Keep an eye on Craigslist, also look around at the various canoe/kayak stores in the area. I’d highly recommend not looking at the big box sporting goods stores like “Dicks” as they don’t know what they are selling, for them a kayak is just like selling shoes.
I’d look at the big brand names like Current Designs, Necky, Wilderness Systems etc. and at lengths at least 12 if not 14 foot, the short boats won’t track (go where you point them).
my 2 cents worth …
i’ve seen those boats at the local DSG store …have you sat in one yet?.. i seem to remember that a lot of DSG’s boats were rather shallow and didn’t leave much room for a upright foot …you had to angle your feet to fit …maybe i’m wrong but that’s what i recall.
I was in Dicks yesterday and took a quick look at those boats. They either had NO flotation or cheap foam just shoved into the boat. You will need to add some flotation bags to these models or they may sink if flipped.
I have a Swifty that I bought from Dicks and its not a bad boat for its size.
Falling out of love
The one thing that is most likely to happen by starting with these bottom line rec type boats is that you’ll fall out of love, and maybe very fast.
If that is your concern, you should start by seeking some group tours and lessons so that you can learn how kayaks work, get comfortable in them, THEN go looking for a boat of your own. Starting out being concerned about the boat’s stability rather than your own ability to paddle has a high correlation with churning that first boat.
Don’t buy from Dick’s
Find a local shop, or take a weekend trip to this place, two hours from Chicago.
The sales people at Dick’s are minimum wage workers who know nothing about kayaking, and anything they tell you will be wrong.
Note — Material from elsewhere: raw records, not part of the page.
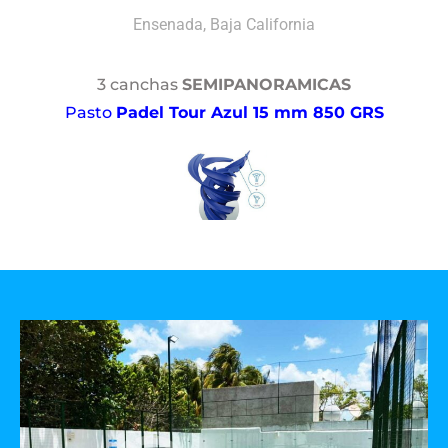
Ensenada, Baja California
3 canchas
SEMIPANORAMICAS
Pasto
Padel Tour Azul 15 mm 850 GRS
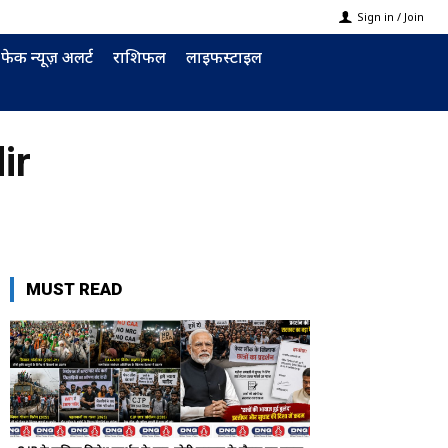
Sign in / Join
फेक न्यूज़ अलर्ट
राशिफल
लाइफस्टाइल
ir
MUST READ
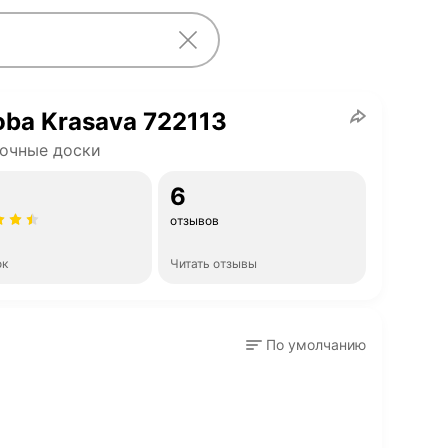
ba Krasava 722113
очные доски
6
отзывов
ок
Читать отзывы
По умолчанию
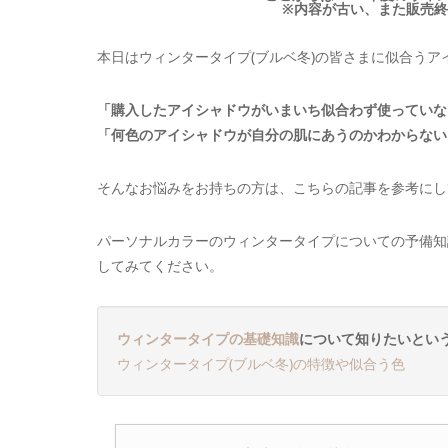
※内容が古い、また販売
本日はウィンタータイプ(ブルベ冬)の皆さまに似合う
「購入したアイシャドウがいまいち似合わず使っていな
「何色のアイシャドウが自分の肌にあうのかわからない
そんなお悩みをお持ちの方は、こちらの記事を参考にして
パーソナルカラーのウィンタータイプについての予備知
してみてください。
ウィンタータイプの基礎知識
について知りたいとい
ウィンタータイプ(ブルベ冬)の特徴や似合う色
Plus, their boat selection is limited, and most of the boats they sell are junk.
Even if you don’t buy from Fluid Fun, you will learn a lot just going out there to talk with the knowledgeable sales staff and trying boats. As for your concern about investment, if you buy a good boat you are more likely to stay with kayaking, and if not, you can easily sell it in a market like Chicago for 80-85% of what you paid for it on craiglist. So the investment risk is much more limited than you think. You can also search your local craigslist for used boats, but I’d urge you to take a fun day trip to someplace like fluid fun before you do anything. You will learn a lot.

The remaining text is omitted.